Each of the four bureaus invited to the competition has vast experience in the development of urban planning projects. MVDRV, in particular, designed the satellite city of Almere and are participating in the Greater Paris project, Hilmer Sattler Albrecht developed the master plan for the Museum Island in Berlin, KCAP are widely known in Russia with the master plan for Perm, and the Spanish EDDEA was recently awarded the ASPRIMA prize for project for a new residential area in Seville. In working on the look of the "City of Quarters", each team used their own signature techniques. In particular, the Germans in the layout of the quarters demonstrated pedantry bordering on rigidity - residential buildings, divided into identical squares, are concentrated in the center of the site, and social facilities that, according to Russian standards, require a larger supply of the adjacent territory, are moved to the periphery. Both Dutch bureaus tried to use the space as efficiently as possible - MVDRV did this by carefully "fitting" the neighborhoods to each other, thanks to which their master plan subtly resembles a patchwork work, and KCAP introduced high-rise accents into the urban fabric. As for the winner of the competition, EDDEA bureau based the project on the idea of a fractal - a complex geometric figure made up of several parts, each of which is similar to a whole. In the EDDEA version, “City of Quarters” is a set of small, well-maintained clusters that have no shortage of parking and greenery. And just as the houses in a single block are grouped around an inner green courtyard, so several blocks are surrounded by a small garden with a school, and the city as a whole is located around three natural parks.

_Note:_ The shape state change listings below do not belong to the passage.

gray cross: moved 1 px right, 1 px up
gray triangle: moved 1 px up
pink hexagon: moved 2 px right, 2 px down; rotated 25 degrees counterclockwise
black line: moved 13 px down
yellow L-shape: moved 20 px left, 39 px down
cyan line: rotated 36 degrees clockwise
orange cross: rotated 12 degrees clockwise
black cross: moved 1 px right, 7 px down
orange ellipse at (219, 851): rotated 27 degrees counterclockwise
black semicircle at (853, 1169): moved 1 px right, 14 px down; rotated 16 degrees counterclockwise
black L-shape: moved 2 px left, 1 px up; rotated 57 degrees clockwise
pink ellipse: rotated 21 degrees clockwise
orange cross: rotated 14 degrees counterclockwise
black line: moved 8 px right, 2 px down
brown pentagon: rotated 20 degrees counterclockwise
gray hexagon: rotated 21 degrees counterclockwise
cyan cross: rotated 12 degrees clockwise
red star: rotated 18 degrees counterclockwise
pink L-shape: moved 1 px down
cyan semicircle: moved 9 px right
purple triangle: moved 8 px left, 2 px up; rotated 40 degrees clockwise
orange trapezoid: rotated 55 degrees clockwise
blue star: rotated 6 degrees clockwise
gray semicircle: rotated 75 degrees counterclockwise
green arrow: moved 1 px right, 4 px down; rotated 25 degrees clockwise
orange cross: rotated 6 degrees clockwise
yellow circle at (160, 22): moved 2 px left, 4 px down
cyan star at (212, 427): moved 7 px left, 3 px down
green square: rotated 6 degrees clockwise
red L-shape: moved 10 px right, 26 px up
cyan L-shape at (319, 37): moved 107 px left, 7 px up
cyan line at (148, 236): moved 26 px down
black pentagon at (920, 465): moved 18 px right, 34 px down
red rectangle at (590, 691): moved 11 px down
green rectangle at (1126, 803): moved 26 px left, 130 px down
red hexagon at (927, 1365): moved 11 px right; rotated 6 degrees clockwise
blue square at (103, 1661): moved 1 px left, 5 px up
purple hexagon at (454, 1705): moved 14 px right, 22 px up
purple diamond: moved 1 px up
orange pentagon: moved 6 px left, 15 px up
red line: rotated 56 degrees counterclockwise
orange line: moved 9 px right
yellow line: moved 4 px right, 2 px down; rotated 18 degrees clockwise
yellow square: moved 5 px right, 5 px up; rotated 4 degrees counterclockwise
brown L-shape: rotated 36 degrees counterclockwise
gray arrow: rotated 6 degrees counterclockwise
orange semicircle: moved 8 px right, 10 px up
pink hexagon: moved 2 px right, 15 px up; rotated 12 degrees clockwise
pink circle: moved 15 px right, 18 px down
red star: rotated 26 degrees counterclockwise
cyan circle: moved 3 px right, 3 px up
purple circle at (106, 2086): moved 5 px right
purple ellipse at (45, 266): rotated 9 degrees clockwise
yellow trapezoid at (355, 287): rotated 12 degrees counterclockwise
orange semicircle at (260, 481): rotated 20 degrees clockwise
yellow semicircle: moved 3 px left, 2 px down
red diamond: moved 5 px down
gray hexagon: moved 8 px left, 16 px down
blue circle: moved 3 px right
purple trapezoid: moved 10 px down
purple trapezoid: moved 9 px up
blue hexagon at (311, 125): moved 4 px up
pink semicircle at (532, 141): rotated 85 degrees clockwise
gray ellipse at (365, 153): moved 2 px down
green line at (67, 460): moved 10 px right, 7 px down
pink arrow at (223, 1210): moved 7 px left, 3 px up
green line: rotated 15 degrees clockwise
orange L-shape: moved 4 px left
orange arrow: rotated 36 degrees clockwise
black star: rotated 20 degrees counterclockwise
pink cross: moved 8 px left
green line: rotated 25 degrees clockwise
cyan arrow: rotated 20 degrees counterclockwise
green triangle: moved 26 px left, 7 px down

There were two nominations in the architectural design competition - a low-density quarter and a high-density quarter - and neither of them won first prizes. But two second out of three possible prizes went to Russian Alexander Sverdlov, who lives and works in Rotterdam. The project of his own bureau SVESMI received an honorable mention. Alexander came to the ceremony of announcing the results of the competition directly from the plane and, leading the excursions from one of his projects to another through the MuAra suite, carried a suitcase with him on wheels. In Sverdlov's projects, the jury won over not so much an elegant architectural solution (although in all three cases these are very well-worked volumes), as the adaptability of the planning structure - both of individual residential buildings and of quarters as a whole. The architect very keenly grasped the ideal rhythm of urban development: the alternation of high-rise accents, low-rise volumes and “pauses” in the perimeter, proposed by him, reads like an exemplary cardiogram. And what, if not an even steady pulse, will provide strength and longevity to the body called "City of Quarters"?